SANTA CLARA, Calif. – The oldest members of Generation Z are entering their homebuying years, but they’re finding steep competition from millennials for a dwindling supply of entry-level homes.
“Gen Z is entering the housing market under the radar, but at a projected 65 million strong, they are going to begin making some major waves,” says George Ratiu, realtor.com’s senior economist. “However, as the young generation launches into homeownership, it is facing strong headwinds, including competition from millennials, many of whom are entering homeownership later in life, and a marketplace largely devoid of entry-level options.”
Forty percent of Gen Z members surveyed in 2018 said they wanted to own a home by age 25, according to research from realtor.com. They are starting to enter the marketplace: The median price of a home purchased by Gen Z buyers is $160,600, lower than $256,500 for millennials, but it is growing more quickly, realtor.com notes in its Fourth Quarter 2019 Generation Propensity Report.
However, the inventory of homes priced below $200,000 has plummeted by 18.1% annually, according to realtor.com’s data. Gen Z has increased their median purchase price by 11% over the past year.
Gen Z is targeting smaller Midwestern and Southern markets that tend to be known as being more affordable. For example, the top three metros where Gen Z had the largest share of homeownership are Toledo, Ohio; Grand Rapids, Mich.; and Wichita, Kan.

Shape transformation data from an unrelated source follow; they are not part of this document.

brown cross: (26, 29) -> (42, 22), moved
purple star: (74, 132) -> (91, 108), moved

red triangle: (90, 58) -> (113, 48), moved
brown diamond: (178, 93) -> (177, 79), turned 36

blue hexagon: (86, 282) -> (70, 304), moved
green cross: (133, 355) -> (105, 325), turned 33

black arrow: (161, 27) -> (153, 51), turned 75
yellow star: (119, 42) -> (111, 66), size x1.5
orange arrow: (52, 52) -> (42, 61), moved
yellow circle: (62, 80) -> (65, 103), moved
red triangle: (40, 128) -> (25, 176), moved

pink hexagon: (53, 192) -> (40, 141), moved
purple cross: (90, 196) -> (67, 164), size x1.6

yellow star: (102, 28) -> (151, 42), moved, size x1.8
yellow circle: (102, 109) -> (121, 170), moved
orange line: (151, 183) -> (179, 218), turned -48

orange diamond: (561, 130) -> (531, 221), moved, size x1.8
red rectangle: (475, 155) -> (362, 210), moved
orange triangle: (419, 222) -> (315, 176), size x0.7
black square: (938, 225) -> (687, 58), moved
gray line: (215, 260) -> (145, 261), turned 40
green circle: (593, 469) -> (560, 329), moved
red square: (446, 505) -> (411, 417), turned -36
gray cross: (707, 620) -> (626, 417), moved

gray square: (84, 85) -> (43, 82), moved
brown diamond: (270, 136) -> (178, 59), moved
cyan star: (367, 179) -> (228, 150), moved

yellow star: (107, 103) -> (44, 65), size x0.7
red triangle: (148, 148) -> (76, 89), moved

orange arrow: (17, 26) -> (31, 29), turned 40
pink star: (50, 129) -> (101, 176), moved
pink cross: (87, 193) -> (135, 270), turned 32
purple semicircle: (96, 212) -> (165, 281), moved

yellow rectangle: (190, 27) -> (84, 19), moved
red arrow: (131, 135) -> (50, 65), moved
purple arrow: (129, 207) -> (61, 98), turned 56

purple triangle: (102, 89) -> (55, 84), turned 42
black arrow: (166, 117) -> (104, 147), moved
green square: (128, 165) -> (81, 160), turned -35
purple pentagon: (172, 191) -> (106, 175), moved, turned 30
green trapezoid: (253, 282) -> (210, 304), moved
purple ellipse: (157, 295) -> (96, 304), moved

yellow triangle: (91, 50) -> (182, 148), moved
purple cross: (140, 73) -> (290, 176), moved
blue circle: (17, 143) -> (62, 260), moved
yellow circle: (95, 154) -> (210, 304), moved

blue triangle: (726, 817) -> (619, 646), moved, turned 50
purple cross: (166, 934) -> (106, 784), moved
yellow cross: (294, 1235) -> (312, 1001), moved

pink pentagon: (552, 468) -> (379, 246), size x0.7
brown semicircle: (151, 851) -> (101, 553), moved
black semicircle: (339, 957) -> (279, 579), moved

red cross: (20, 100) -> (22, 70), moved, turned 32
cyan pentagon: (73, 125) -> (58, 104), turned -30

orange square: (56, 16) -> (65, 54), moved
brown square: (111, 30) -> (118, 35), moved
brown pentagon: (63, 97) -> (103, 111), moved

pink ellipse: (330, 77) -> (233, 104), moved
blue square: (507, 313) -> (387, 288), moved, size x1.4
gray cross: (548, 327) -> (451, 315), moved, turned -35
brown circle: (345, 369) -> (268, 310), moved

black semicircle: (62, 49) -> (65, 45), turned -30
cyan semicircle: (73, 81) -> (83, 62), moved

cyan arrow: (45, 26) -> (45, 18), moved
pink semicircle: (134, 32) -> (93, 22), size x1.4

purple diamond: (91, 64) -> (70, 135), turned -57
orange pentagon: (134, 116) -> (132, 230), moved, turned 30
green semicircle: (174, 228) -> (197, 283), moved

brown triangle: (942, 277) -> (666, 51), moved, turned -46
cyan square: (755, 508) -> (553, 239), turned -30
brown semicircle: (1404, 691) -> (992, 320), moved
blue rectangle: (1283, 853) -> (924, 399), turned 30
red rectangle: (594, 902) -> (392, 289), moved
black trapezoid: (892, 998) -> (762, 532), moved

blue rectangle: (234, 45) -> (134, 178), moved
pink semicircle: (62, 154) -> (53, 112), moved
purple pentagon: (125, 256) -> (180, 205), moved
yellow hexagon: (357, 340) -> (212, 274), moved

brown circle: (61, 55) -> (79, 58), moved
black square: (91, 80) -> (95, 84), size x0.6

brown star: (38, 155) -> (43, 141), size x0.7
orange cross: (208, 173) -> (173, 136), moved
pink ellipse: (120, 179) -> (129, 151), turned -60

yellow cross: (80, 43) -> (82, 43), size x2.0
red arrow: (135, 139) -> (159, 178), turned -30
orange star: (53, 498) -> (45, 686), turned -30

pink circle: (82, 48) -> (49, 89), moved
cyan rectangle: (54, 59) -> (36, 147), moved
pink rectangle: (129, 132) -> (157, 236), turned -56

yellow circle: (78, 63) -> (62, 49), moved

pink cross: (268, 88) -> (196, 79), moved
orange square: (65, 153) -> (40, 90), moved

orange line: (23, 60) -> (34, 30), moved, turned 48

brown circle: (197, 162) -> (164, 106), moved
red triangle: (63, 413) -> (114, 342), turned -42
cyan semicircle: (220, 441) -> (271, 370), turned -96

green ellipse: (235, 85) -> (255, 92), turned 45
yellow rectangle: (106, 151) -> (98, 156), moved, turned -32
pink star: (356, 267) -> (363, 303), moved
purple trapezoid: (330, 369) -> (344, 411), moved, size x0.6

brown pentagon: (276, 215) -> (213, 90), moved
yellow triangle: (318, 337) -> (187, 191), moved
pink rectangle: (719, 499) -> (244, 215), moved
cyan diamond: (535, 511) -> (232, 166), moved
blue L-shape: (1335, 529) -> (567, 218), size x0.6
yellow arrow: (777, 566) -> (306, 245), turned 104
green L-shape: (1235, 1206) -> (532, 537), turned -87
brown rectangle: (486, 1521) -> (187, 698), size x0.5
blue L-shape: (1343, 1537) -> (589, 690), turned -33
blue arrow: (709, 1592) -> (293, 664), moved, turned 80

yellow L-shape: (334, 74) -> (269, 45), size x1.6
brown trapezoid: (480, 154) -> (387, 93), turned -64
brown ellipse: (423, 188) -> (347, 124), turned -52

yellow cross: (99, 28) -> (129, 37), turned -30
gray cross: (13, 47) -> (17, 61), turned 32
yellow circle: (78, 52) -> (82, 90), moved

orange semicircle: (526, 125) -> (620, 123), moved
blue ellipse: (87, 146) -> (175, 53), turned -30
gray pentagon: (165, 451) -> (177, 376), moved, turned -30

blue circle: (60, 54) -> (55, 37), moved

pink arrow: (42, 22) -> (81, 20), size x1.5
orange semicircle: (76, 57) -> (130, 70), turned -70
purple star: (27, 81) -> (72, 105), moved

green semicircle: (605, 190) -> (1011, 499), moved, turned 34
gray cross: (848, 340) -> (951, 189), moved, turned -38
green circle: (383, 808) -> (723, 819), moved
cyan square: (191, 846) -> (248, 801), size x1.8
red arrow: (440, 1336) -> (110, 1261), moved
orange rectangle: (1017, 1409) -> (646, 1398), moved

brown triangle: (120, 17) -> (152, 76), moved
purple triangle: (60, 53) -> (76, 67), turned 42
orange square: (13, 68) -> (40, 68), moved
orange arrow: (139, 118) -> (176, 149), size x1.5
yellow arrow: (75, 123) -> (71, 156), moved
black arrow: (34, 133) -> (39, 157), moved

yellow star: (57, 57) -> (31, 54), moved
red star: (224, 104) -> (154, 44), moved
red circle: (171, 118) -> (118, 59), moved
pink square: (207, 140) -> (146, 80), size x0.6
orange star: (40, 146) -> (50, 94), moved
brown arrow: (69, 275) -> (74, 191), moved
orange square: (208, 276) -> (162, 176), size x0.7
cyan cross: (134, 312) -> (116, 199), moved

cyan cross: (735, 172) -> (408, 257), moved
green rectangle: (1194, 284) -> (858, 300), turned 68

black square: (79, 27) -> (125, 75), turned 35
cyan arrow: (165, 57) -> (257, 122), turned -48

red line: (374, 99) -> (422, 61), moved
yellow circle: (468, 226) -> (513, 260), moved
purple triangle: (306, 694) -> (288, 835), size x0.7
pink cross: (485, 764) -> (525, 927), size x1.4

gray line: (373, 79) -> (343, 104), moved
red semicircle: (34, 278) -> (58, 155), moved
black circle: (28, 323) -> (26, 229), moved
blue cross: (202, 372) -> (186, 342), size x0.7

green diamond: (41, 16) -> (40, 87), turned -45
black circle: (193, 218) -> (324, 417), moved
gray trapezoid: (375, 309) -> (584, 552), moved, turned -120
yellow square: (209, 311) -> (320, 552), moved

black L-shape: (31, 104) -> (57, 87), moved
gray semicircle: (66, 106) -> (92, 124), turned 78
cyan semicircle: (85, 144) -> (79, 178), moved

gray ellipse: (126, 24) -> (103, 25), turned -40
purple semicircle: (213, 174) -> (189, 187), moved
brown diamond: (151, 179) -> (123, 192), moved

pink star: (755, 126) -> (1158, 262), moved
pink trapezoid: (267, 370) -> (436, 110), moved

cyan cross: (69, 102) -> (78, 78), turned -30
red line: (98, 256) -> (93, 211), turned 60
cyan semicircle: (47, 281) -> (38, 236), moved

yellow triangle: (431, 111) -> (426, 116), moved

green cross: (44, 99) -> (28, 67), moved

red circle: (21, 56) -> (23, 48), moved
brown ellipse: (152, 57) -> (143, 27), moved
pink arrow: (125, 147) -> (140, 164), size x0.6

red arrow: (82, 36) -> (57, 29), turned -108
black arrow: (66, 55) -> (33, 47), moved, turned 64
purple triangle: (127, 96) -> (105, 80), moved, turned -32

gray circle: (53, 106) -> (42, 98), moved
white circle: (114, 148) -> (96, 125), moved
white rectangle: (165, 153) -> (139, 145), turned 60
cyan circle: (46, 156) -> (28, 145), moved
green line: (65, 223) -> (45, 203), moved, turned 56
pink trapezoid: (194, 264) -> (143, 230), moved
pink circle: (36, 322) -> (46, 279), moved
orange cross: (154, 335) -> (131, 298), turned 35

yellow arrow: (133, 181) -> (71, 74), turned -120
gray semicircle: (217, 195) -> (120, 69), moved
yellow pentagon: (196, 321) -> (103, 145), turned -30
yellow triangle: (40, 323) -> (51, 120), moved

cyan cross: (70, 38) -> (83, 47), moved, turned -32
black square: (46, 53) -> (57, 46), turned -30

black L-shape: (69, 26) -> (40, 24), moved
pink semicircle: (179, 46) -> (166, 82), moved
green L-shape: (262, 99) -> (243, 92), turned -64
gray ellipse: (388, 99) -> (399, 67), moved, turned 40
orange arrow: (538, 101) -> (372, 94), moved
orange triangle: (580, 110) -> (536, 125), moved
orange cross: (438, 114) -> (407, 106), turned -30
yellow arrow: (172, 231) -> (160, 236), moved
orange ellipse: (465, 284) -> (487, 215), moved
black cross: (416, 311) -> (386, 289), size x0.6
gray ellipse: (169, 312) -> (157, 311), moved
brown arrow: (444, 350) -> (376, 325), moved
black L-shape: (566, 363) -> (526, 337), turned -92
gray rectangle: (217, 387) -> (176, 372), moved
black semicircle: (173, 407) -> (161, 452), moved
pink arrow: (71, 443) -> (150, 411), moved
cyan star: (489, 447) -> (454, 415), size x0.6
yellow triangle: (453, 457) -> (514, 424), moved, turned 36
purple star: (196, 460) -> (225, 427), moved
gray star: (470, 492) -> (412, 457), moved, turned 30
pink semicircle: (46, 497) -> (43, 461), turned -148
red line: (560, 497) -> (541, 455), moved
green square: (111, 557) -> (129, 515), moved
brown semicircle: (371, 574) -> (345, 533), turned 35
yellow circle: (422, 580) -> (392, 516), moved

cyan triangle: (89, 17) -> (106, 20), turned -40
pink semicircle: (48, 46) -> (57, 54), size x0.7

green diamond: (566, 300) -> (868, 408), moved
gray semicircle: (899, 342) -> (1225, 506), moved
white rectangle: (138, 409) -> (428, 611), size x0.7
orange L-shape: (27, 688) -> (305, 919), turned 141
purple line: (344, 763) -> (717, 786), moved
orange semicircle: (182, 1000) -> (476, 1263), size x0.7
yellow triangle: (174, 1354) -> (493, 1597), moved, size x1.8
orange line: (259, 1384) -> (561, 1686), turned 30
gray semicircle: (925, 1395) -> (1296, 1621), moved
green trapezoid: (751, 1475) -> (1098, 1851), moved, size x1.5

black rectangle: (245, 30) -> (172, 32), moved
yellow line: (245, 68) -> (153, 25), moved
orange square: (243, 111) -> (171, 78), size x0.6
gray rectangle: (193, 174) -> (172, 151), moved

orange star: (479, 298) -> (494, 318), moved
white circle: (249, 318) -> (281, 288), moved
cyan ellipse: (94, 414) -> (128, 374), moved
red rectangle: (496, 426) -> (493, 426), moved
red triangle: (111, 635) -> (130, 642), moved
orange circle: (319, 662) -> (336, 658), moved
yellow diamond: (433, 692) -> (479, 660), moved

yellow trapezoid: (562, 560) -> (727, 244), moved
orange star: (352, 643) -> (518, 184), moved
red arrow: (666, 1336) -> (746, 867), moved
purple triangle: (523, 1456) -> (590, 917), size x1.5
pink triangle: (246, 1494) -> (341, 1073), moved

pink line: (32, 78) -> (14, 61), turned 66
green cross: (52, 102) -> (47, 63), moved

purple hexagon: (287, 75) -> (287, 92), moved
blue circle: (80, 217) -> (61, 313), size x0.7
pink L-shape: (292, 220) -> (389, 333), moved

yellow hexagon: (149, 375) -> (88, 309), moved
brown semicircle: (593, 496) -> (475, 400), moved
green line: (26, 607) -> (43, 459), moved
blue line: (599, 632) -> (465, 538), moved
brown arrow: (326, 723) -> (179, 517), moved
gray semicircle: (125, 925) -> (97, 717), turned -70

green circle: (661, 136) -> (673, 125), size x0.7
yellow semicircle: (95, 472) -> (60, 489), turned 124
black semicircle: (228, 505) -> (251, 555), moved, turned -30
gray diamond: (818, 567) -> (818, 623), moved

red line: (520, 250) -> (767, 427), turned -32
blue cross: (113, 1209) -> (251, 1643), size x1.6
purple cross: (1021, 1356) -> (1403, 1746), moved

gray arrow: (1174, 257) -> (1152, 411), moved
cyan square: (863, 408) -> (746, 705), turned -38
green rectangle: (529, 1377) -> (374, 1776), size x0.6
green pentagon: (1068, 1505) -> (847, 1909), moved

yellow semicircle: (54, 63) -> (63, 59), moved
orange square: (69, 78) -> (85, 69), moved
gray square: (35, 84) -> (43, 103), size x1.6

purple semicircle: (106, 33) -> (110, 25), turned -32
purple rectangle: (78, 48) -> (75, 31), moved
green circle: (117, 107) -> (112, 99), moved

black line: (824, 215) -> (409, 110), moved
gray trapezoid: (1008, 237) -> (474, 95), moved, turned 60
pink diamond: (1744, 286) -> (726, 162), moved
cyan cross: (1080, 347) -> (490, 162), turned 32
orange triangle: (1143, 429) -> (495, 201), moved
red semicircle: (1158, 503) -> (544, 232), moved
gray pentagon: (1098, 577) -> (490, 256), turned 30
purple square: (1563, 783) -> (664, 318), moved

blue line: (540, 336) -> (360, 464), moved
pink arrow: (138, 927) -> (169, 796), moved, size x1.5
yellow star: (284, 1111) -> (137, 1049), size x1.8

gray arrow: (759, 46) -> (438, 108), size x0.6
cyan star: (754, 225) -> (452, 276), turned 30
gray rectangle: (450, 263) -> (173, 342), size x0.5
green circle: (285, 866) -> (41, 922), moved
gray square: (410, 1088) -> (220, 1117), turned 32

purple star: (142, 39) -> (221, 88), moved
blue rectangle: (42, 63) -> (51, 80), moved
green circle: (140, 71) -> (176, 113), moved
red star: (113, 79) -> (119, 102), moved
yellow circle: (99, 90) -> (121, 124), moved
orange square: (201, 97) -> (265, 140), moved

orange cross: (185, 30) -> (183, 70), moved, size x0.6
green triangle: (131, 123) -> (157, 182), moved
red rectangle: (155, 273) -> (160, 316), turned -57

Nevertheless, “with major generational transitions taking place across a housing landscape clouded by lack of new construction and a shortage of inventory, young Americans’ preference for homeownership is a ray of sunshine,” Ratiu says. “It stands in contrast to the rhetoric of the past decade, cataloging young people as the ‘renter generation,’ and provides ample evidence that a significant ramp-up in affordable new home building is needed to meet the growing demand.”